---- EXCERPTED RECORDS

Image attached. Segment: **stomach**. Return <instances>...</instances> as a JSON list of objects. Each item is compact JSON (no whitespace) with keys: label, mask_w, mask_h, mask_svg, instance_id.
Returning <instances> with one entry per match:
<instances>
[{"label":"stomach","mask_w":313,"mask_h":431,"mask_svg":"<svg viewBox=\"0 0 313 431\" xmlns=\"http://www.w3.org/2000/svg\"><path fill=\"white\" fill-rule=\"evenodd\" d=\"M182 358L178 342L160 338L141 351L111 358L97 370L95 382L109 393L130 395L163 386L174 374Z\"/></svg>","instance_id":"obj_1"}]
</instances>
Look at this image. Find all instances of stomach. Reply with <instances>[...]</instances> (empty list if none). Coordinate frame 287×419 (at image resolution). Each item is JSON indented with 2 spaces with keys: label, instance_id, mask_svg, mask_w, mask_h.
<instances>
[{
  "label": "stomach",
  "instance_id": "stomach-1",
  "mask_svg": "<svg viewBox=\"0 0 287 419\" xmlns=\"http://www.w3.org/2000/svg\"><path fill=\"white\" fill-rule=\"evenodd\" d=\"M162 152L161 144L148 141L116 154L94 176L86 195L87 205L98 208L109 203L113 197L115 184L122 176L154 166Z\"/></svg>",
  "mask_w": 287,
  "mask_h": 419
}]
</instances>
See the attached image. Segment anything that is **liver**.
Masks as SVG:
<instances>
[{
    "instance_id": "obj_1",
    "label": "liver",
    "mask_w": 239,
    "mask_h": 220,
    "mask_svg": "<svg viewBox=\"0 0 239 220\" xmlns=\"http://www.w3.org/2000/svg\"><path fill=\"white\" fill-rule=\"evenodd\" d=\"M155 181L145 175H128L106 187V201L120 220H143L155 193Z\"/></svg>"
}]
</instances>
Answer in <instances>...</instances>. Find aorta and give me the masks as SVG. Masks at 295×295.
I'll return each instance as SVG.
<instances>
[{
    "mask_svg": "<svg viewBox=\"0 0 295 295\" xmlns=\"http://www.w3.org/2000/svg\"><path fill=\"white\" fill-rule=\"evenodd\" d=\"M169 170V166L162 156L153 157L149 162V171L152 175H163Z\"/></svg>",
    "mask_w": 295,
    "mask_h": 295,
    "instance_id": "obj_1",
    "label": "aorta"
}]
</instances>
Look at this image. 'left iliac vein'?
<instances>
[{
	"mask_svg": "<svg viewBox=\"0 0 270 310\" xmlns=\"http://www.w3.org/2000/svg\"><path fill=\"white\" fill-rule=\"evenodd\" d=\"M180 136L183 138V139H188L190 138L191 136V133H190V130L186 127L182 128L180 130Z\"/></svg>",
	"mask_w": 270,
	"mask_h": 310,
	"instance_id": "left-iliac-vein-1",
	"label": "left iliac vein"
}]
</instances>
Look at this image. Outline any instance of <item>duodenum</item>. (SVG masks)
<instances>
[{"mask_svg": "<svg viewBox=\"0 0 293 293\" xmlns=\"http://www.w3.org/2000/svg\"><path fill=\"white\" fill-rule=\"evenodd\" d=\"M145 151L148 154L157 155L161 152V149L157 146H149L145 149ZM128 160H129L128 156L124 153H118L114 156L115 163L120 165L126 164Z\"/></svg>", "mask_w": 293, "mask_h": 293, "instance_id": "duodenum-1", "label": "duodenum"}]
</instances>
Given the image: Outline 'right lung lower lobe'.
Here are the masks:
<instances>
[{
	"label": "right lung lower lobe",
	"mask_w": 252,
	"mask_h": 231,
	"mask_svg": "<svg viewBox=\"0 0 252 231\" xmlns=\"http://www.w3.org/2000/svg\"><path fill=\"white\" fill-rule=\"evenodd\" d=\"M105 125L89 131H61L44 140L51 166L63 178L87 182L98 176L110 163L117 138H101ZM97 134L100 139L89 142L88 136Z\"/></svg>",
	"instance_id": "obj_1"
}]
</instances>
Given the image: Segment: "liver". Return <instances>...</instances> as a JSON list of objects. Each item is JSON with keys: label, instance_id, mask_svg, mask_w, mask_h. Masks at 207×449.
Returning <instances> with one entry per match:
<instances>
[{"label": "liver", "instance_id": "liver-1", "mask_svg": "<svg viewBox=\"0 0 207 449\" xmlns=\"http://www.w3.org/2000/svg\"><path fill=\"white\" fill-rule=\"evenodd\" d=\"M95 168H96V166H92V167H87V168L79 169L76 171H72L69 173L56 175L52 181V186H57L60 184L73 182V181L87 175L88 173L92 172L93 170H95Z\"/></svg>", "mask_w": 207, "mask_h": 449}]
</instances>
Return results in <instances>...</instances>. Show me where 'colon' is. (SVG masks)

--------

Without altering a single word, set down all the entries again.

Image attached. Segment: **stomach**. Return <instances>...</instances> as a JSON list of objects. Each item is compact JSON (no whitespace) with keys: label, mask_w, mask_h, mask_svg, instance_id.
Returning <instances> with one entry per match:
<instances>
[{"label":"stomach","mask_w":313,"mask_h":431,"mask_svg":"<svg viewBox=\"0 0 313 431\" xmlns=\"http://www.w3.org/2000/svg\"><path fill=\"white\" fill-rule=\"evenodd\" d=\"M182 358L178 342L160 338L141 351L111 358L97 370L95 382L109 393L130 395L163 386L174 374Z\"/></svg>","instance_id":"obj_1"}]
</instances>
Look at this image. Find all instances of stomach. Reply with <instances>[...]</instances> (empty list if none). Coordinate frame 287×419 (at image resolution). Each item is JSON indented with 2 spaces with keys: label, instance_id, mask_svg, mask_w, mask_h.
<instances>
[{
  "label": "stomach",
  "instance_id": "stomach-1",
  "mask_svg": "<svg viewBox=\"0 0 287 419\" xmlns=\"http://www.w3.org/2000/svg\"><path fill=\"white\" fill-rule=\"evenodd\" d=\"M162 152L161 144L148 141L116 154L94 176L86 195L87 205L98 208L109 203L113 197L115 184L122 176L154 166Z\"/></svg>",
  "mask_w": 287,
  "mask_h": 419
}]
</instances>
See the attached image. Segment anything that is **liver**.
Masks as SVG:
<instances>
[{
    "instance_id": "obj_1",
    "label": "liver",
    "mask_w": 239,
    "mask_h": 220,
    "mask_svg": "<svg viewBox=\"0 0 239 220\" xmlns=\"http://www.w3.org/2000/svg\"><path fill=\"white\" fill-rule=\"evenodd\" d=\"M155 181L145 175H128L106 187V201L120 220H143L155 193Z\"/></svg>"
}]
</instances>
Answer in <instances>...</instances>. Find aorta and give me the masks as SVG. Masks at 295×295.
I'll return each instance as SVG.
<instances>
[{
    "mask_svg": "<svg viewBox=\"0 0 295 295\" xmlns=\"http://www.w3.org/2000/svg\"><path fill=\"white\" fill-rule=\"evenodd\" d=\"M169 170V166L162 156L153 157L149 162V171L152 175H163Z\"/></svg>",
    "mask_w": 295,
    "mask_h": 295,
    "instance_id": "obj_1",
    "label": "aorta"
}]
</instances>
Look at this image. 'left iliac vein'?
<instances>
[{
	"mask_svg": "<svg viewBox=\"0 0 270 310\" xmlns=\"http://www.w3.org/2000/svg\"><path fill=\"white\" fill-rule=\"evenodd\" d=\"M180 136L183 138V139H188L190 138L191 136V133H190V130L186 127L182 128L180 130Z\"/></svg>",
	"mask_w": 270,
	"mask_h": 310,
	"instance_id": "left-iliac-vein-1",
	"label": "left iliac vein"
}]
</instances>
Look at this image. Outline any instance of <item>duodenum</item>. (SVG masks)
<instances>
[{"mask_svg": "<svg viewBox=\"0 0 293 293\" xmlns=\"http://www.w3.org/2000/svg\"><path fill=\"white\" fill-rule=\"evenodd\" d=\"M145 151L148 154L157 155L161 152V149L157 146H149L145 149ZM128 160H129L128 156L124 153H118L114 156L115 163L120 165L126 164Z\"/></svg>", "mask_w": 293, "mask_h": 293, "instance_id": "duodenum-1", "label": "duodenum"}]
</instances>
Given the image: Outline 'right lung lower lobe'.
Here are the masks:
<instances>
[{
	"label": "right lung lower lobe",
	"mask_w": 252,
	"mask_h": 231,
	"mask_svg": "<svg viewBox=\"0 0 252 231\" xmlns=\"http://www.w3.org/2000/svg\"><path fill=\"white\" fill-rule=\"evenodd\" d=\"M105 125L89 131H61L44 140L51 166L63 178L87 182L98 176L110 163L117 138H101ZM97 134L100 139L89 142L88 136Z\"/></svg>",
	"instance_id": "obj_1"
}]
</instances>
Given the image: Segment: "liver". Return <instances>...</instances> as a JSON list of objects. Each item is JSON with keys: label, instance_id, mask_svg, mask_w, mask_h. Masks at 207×449.
Returning <instances> with one entry per match:
<instances>
[{"label": "liver", "instance_id": "liver-1", "mask_svg": "<svg viewBox=\"0 0 207 449\" xmlns=\"http://www.w3.org/2000/svg\"><path fill=\"white\" fill-rule=\"evenodd\" d=\"M95 168H96V166H92V167H87V168L79 169L76 171H72L69 173L56 175L52 181V186H57L60 184L73 182V181L87 175L88 173L92 172L93 170H95Z\"/></svg>", "mask_w": 207, "mask_h": 449}]
</instances>
Return results in <instances>...</instances>. Show me where 'colon' is. (SVG masks)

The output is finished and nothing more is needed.